Segundo a revista Veja, no Brasil os usuários típicos têm entre 25 e 40 anos de idade, salário acima de Cz$ 15.000 (maio-86) e podem ser publicitários, jornalistas, criadores de moda ou profissionais da área financeira, que exibem comportamento auto-suficiente e elegantemente agressivo. De acordo com a revista Time, de 1979 a 1982, o número de consumidores de cocaína nos Estados Unidos aumentou de 15 milhões para 22 milhões, e parece continuar crescendo.
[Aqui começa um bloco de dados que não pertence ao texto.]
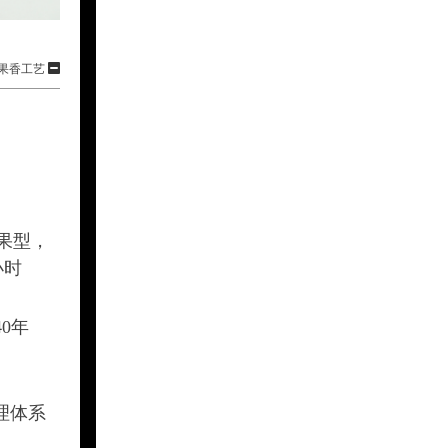
头果香工艺
果型，
小时
0年
理体系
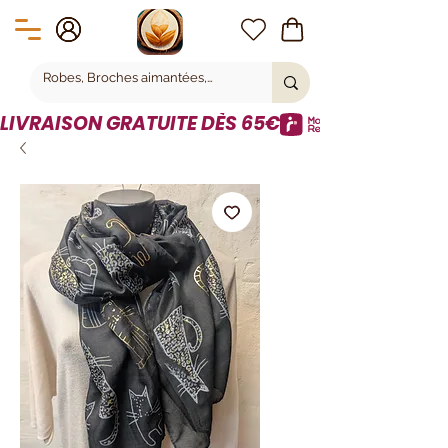
LIVRAISON GRATUITE DÈS 65€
As propriedades primárias da droga bloqueiam a condução de impulsos nas fibras nervosas, quando aplicada externamente, produzindo uma sensação de amortecimento e enregelamento. A droga também é vaso constritora, isto é, contrai os vasos sanguíneos inibindo hemorragias, além de funcionar como anestésico local, sendo este um dos seus usos na medicina.
Ingerida ou aspirada, a cocaína age sobre o sistema nervoso periférico, inibindo a reabsorção, pelos nervos, da norepinefrina (uma substância orgânica semelhante à adrenalina). Assim, ela potencializa os efeitos da estimulação dos nervos. A cocaína é também um estimulante do sistema nervoso central, agindo sobre ele com efeito similar ao das anfetaminas. No cérebro, a droga afecta especialmente as áreas motoras, produzindo agitação intensa. A acção da cocaína no corpo é poderosa porém breve, durando cerca de meia hora, já que a droga é rapidamente metabolizada pelo organismo.
Sua aspiração por período prolongado danifica as mucosas e os tecidos nasais, podendo inclusive causar perfuração do septo. Doses elevadas consumidas regularmente causam sangramento do nariz e corisa persistente, além de palidez, suor frio, convulsões, desmaios e parada respiratória. A quantidade necessária para provocar uma overdose varia de uma pessoa para outra, e a dose fatal vai de 0,2 a 1,5 grama de cocaína pura. A possibilidade de overdose, entretanto, é maior quando a droga é injectada directamente na corrente sanguínea.
O efeito da cocaína pode levar a um aumento de excitabilidade, ansiedade, elevação da pressão sanguínea, náusea e até mesmo alucinações. Um relatório norte-americano afirma que uma característica peculiar da psicose paranóica, resultante do abuso de cocaína, é um tipo de alucinação na qual formigas, insectos ou cobras imaginárias parecem estar caminhando sobre ou sob a pele do cocainómano.
Embora exista controvérsia, alguns afirmam que os únicos perigos médicos do uso da cocaína são as reacções alérgicas fatais e a habilidade da droga em produzir forte dependência psicológica, mas não física. Por ser uma substância de efeito rápido e intenso, a cocaína estimula o usuário a utilizá-la seguidamente para fugir da profunda depressão que se segue após o seu efeito.
A Coca-Cola, um dos refrigerantes mais populares, foi originalmente uma beberagem feita com folhas de coca e vendida como um "extraordinário agente terapêutico para todos os males, desde a melancolia até a insónia". Complicações legais, todavia, fizeram com que a partir de 1906 o refrigerante passasse a utilizar em sua fórmula folhas de coca descocainadas.